Entries below include pictures. Output exactly the lines from the one with "Find Web Hosting News" down to the one with "of self-esteem, a lack of self-confidence, or", both ends included, and leave the pictures out.

> MATERIAL FOR THIS EXERCISE:
________________

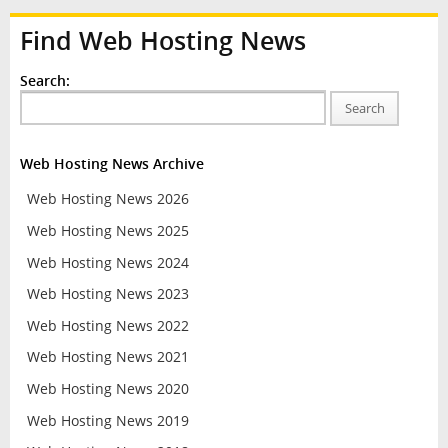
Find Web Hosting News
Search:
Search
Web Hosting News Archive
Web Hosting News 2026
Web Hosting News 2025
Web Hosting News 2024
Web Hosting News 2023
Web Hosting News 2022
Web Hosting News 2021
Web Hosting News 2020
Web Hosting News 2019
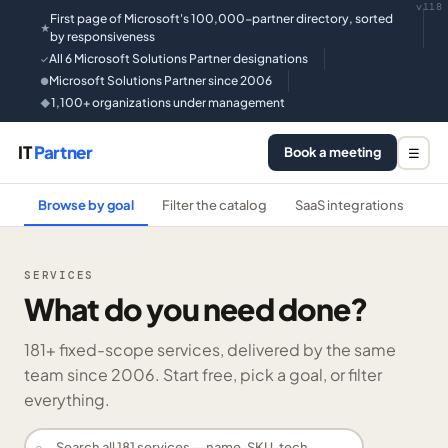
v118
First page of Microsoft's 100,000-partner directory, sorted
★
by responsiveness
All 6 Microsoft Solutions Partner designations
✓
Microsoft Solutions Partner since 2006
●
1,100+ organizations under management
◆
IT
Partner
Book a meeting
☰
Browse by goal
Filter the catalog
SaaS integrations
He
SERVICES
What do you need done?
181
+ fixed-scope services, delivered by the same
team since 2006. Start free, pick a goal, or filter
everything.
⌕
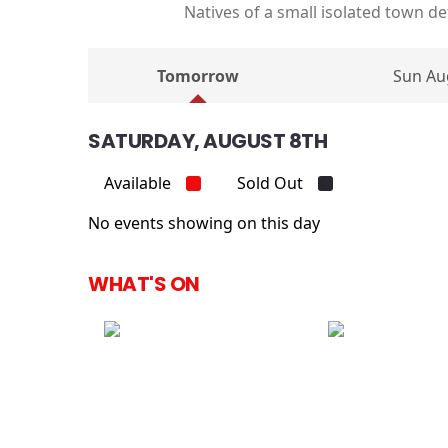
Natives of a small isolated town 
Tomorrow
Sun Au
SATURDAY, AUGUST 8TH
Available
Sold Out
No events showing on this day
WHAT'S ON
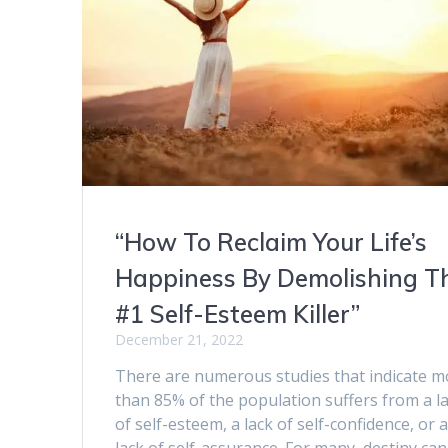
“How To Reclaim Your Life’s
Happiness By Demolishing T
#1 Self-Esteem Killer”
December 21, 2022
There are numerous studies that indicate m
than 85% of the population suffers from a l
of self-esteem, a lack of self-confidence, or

________________

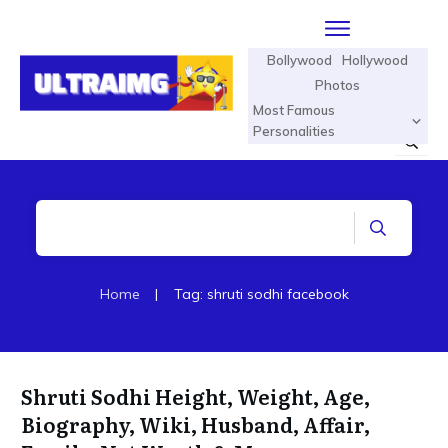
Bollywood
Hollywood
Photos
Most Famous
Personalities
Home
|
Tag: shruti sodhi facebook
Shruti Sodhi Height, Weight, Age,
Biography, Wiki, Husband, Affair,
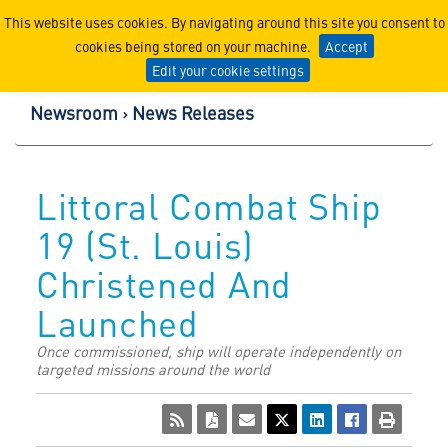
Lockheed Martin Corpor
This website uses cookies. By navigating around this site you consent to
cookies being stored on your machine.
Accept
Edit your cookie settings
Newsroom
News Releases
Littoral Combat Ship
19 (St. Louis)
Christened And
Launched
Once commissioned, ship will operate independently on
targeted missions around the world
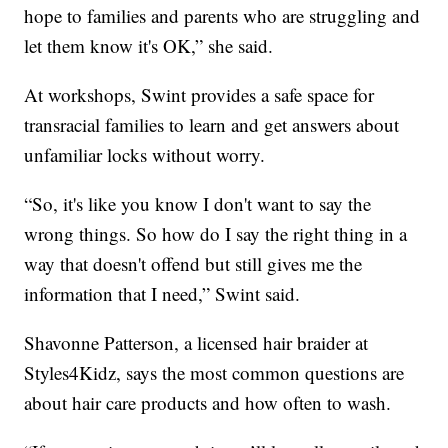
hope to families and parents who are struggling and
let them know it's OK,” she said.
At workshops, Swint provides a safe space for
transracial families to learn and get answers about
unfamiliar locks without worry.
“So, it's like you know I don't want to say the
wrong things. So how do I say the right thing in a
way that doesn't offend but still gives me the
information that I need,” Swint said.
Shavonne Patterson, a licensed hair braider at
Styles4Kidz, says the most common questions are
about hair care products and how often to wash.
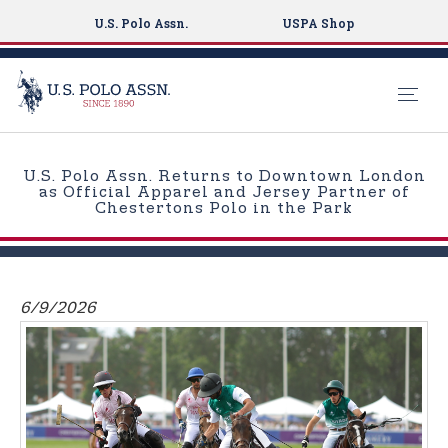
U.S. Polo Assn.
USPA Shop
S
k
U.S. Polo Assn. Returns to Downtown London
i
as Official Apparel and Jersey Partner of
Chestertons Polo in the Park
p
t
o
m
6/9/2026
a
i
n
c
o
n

________________

> SOLVED EXERCISE:
Find Web Hosting News
Search:
Search
Web Hosting News Archive
Web Hosting News 2026
Web Hosting News 2025
Web Hosting News 2024
Web Hosting News 2023
Web Hosting News 2022
Web Hosting News 2021
Web Hosting News 2020
Web Hosting News 2019
v118
First page of Microsoft's 100,000-partner directory, sorted
★
by responsiveness
All 6 Microsoft Solutions Partner designations
✓
Microsoft Solutions Partner since 2006
●
1,100+ organizations under management
◆
IT
Partner
Book a meeting
☰
Browse by goal
Filter the catalog
SaaS integrations
He
SERVICES
What do you need done?
181
+ fixed-scope services, delivered by the same
team since 2006. Start free, pick a goal, or filter
everything.
⌕
Natives of a small isolated town 
Tomorrow
Sun Au
SATURDAY, AUGUST 8TH
Available
Sold Out
No events showing on this day
WHAT'S ON
“How To Reclaim Your Life’s
Happiness By Demolishing T
#1 Self-Esteem Killer”
December 21, 2022
There are numerous studies that indicate m
than 85% of the population suffers from a l
of self-esteem, a lack of self-confidence, or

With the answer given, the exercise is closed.